Annika's computer lab is impressive. She is on the Star Fleet campus, and still, this is more like what they use at Daystroms. Floating computer screens, massive storage, and floor to ceiling stacks of the latest, glass and alu-carbo processors, makes Voyager's computer seem antiquated. I would never dare to tell the female voice I had relied on for seven years to compute what I needed to know.
"Amazing," I say as I join Annika at her main work console. "You can't be in here alone all the time, surely?"
"No. I'm not." Annika micro expression of discomfort doesn't escape me. It's as if I'm so in tun to every minute group of muscles under her skin, I can detect any change. I can't always read them, but still.
"I share this space with three other individuals. They are my age, but further ahead in their research as they started earlier. Now her shoulders were tensing and without fully realizing my intentions, I moved behind her where she sat on stool by the desk. "You look sore," I murmur and place my hands gently on her shoulder. "This all right?"
Annika has pulled the pins from her hair, and it covers my hands. A sweet and dark scent surrounds her and when she nods and then looks back over her shoulder, I merely direct her face forward again. "No hasty movements. Trust me. If anyone has first time knowledge of trapezius pain, it's me. I've hunched over computers and sat in the command chair for seven years straight." Not to mention how many I have fought in hand-to-hand combat.
"I see. Please, continue. I find I do tense up when some topics come up. It's involuntary." Annika sounded oddly apologetic when she finished the last sentence.

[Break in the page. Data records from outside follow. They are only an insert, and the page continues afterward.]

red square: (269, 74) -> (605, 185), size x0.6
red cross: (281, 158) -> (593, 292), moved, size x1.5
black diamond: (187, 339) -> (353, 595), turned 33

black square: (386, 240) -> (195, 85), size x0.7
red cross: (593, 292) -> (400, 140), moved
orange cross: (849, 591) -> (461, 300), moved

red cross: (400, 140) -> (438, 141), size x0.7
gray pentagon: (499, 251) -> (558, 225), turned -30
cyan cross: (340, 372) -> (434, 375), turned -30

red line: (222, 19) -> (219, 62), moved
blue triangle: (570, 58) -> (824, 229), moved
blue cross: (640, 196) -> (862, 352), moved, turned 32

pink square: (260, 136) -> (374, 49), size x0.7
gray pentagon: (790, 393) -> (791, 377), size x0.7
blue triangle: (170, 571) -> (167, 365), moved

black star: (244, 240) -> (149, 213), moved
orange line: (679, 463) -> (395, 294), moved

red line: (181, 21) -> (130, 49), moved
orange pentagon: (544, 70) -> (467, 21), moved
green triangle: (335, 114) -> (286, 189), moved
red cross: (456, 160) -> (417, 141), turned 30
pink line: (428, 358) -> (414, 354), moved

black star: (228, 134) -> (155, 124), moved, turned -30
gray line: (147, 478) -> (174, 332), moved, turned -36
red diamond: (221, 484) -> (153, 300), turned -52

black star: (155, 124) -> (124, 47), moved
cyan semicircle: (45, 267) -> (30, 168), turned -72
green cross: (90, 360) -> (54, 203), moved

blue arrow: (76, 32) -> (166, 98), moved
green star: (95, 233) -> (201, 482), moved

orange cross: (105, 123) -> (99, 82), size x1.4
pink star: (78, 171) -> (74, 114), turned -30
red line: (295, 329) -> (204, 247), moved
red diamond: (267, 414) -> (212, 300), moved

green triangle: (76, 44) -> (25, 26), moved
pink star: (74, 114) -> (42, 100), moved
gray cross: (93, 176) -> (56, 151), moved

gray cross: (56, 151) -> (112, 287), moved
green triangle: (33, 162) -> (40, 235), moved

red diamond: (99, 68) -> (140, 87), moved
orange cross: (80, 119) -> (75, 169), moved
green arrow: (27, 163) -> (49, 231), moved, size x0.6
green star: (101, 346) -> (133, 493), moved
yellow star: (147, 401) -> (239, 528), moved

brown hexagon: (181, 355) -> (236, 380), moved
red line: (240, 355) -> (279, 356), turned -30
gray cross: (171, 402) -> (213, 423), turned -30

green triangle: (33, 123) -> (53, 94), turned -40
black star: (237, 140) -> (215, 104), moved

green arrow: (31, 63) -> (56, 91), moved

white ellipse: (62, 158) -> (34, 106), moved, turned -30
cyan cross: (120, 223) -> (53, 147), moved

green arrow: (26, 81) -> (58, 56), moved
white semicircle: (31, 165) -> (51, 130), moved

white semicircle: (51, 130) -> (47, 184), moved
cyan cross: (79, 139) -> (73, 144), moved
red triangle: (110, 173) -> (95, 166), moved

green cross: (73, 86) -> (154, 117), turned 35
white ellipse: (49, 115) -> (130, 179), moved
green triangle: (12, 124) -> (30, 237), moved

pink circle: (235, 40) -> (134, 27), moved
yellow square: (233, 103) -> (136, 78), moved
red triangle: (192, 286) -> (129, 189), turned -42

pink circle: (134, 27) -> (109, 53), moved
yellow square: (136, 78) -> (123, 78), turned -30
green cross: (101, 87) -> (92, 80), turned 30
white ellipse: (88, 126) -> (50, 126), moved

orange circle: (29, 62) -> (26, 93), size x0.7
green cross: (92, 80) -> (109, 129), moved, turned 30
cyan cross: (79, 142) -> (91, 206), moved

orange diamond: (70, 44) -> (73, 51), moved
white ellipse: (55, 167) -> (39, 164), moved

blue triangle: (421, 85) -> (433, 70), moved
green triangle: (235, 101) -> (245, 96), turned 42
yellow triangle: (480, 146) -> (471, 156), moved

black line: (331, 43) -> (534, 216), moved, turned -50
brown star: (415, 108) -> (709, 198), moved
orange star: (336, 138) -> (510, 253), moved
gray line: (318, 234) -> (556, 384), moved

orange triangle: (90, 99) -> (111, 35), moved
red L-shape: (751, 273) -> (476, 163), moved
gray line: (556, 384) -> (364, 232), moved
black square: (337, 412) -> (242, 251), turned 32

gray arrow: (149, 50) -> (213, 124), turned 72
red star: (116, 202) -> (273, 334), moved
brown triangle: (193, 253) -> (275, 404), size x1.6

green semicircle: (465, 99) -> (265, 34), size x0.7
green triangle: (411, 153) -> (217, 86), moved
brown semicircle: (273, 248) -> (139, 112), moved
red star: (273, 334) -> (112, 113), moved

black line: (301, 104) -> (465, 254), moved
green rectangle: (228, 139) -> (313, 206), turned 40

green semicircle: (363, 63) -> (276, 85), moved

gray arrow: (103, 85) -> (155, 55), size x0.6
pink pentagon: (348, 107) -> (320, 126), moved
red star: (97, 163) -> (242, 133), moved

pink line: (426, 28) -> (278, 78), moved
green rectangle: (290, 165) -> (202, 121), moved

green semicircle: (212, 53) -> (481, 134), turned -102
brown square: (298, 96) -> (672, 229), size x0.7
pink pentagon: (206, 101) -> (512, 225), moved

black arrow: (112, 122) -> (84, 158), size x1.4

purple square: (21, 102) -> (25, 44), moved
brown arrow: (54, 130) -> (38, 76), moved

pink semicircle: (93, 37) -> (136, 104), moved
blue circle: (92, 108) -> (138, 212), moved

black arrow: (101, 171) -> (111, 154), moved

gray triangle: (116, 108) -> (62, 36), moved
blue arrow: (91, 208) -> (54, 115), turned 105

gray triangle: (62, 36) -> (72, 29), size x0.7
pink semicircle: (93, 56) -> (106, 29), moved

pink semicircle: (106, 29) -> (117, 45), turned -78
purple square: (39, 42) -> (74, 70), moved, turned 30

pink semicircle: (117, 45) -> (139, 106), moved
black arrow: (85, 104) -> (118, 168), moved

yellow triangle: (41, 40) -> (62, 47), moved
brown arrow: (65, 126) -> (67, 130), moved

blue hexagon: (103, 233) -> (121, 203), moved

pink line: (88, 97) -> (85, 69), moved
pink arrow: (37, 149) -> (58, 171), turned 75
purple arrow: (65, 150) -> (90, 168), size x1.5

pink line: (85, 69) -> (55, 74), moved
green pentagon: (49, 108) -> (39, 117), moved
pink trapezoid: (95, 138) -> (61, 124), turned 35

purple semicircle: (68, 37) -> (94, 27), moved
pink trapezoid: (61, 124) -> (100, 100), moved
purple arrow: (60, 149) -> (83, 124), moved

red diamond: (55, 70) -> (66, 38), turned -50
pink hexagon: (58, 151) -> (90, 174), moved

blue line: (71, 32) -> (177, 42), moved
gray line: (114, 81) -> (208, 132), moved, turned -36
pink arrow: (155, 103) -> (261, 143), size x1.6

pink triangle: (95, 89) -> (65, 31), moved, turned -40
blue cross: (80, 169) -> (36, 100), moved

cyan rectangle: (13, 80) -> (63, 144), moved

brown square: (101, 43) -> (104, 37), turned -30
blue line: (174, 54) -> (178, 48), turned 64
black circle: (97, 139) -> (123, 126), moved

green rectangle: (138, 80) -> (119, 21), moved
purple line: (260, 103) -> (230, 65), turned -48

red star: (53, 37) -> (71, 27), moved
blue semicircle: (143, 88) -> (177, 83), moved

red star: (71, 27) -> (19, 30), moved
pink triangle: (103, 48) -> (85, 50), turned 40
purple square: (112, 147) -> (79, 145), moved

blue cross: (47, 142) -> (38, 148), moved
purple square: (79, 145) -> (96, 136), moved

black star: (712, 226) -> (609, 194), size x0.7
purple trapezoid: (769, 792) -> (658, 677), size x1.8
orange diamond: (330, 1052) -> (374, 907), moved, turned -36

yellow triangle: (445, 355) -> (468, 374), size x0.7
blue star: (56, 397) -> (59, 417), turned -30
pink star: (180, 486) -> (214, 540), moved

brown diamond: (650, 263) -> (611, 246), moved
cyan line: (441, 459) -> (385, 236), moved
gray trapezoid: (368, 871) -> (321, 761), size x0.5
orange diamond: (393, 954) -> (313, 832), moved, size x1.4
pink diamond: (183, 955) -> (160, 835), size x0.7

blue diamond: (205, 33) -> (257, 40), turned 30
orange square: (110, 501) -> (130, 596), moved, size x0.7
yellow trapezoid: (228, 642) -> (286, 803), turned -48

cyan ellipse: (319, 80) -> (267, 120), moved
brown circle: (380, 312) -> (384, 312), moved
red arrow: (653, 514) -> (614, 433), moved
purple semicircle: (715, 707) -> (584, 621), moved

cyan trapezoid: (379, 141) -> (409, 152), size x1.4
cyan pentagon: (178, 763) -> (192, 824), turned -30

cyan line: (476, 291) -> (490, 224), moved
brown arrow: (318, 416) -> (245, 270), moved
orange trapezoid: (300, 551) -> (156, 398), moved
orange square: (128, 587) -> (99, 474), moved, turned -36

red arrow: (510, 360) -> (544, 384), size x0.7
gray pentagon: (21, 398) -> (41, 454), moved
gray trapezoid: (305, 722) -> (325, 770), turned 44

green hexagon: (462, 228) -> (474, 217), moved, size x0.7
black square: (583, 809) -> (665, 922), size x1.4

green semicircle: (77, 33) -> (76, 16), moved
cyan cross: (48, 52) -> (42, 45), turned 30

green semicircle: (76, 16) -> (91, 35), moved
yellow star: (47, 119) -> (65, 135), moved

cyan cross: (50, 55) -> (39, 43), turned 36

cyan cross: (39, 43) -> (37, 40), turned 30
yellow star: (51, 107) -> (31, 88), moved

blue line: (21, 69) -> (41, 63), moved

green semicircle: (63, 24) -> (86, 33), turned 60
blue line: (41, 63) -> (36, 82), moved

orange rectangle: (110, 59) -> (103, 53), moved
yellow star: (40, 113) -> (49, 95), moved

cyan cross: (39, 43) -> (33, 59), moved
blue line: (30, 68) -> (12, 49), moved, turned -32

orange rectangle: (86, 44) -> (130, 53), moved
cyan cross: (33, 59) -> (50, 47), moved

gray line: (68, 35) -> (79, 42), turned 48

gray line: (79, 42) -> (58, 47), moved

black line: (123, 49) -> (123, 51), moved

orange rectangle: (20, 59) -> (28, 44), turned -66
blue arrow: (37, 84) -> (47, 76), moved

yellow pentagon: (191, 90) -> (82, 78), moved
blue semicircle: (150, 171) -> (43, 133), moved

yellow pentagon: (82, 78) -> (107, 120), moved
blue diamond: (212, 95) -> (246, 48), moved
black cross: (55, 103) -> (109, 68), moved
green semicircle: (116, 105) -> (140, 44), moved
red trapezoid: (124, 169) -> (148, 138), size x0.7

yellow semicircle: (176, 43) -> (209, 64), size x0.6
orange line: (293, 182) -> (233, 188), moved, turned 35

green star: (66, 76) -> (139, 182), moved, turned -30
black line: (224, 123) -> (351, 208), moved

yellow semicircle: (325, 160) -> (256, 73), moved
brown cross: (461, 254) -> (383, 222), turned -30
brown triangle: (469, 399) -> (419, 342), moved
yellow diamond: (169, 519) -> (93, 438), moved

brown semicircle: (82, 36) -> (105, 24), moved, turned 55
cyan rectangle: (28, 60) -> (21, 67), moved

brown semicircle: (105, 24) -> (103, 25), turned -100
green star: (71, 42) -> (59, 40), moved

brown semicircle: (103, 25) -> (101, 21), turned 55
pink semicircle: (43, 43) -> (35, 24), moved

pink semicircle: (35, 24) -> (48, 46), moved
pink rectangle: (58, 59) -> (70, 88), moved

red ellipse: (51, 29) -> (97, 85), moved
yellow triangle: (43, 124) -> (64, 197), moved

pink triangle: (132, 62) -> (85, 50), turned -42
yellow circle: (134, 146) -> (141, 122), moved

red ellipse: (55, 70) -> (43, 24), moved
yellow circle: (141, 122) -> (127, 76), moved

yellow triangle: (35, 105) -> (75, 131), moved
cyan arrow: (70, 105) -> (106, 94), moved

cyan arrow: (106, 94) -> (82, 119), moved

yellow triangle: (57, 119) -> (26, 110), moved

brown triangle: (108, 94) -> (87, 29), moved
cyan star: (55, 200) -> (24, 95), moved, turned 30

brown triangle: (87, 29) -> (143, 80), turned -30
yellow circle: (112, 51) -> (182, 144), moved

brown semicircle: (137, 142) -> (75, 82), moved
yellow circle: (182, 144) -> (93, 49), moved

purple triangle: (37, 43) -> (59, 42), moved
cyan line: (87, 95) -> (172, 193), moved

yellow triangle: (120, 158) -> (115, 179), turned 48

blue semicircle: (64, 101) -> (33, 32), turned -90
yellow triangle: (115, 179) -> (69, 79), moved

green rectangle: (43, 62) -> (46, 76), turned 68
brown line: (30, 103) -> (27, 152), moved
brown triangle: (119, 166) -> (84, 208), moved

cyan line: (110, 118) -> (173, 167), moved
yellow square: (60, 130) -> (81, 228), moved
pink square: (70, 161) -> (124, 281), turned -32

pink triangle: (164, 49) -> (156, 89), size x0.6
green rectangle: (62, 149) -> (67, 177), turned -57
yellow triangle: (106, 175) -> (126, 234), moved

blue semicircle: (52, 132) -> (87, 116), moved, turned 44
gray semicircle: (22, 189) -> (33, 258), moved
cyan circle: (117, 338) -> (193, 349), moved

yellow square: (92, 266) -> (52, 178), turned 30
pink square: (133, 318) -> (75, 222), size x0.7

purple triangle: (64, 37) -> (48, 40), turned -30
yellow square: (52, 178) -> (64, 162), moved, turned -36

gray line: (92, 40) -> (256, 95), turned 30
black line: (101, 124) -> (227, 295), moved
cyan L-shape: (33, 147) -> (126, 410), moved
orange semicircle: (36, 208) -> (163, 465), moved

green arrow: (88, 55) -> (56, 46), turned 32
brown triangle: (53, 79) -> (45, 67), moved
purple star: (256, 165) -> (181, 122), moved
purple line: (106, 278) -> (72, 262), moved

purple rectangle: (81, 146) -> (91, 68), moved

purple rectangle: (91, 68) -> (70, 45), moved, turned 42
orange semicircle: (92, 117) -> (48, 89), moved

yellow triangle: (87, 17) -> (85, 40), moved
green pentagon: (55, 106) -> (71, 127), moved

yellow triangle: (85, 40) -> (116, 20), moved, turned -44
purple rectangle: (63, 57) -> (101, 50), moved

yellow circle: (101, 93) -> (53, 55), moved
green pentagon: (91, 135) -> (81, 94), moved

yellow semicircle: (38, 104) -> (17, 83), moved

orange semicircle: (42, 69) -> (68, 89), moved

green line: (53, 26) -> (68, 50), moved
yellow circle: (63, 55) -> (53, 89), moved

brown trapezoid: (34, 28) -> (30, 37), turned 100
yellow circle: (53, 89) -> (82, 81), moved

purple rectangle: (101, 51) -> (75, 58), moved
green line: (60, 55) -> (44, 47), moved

"As I said. I'm a pro." I have paid attention to the Doctor when he used his massage skills on me, and even if I wasn't about to be as vigorous with Annika as he was with me, I know I can loosen some knots.
"Computer, set a privacy lock on the door, security code Admiral Janeway Delta Delta Epsilon 5." I smile as Annika flinches. "You need to remove the top of your uniform. I'd rather nobody pop in here right then. If someone truly needs access to the lab now, we'll stop. It's as easy as that."
"I see." Annika slowly pulls the fastening at her neck and then takes off the jacket. She wears the standard issue grey tank top underneath and a loose collar in the same fabric. For some reason, in my mind, this garment is sexier on her than the sparkly gray cat suit she wore at the Voyager party.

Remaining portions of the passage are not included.